Collected data entries:
------------------------------------

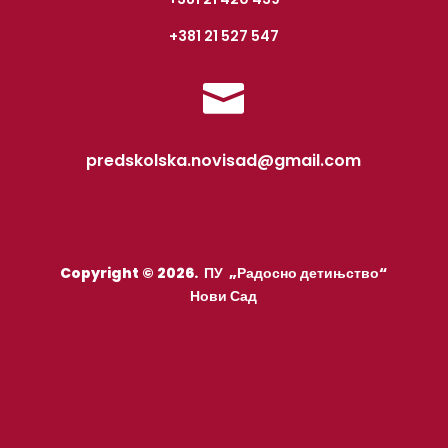
+381 21 527 547

predskolska.novisad@gmail.com
Copyright © 2026. ПУ „Радосно детињство“
Нови Сад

------------------------------------

What is needed:
Please set down the data above exactly as given, leaving every picture out.

Written reply:
+381 21 527 547

predskolska.novisad@gmail.com
Copyright © 2026. ПУ „Радосно детињство“
Нови Сад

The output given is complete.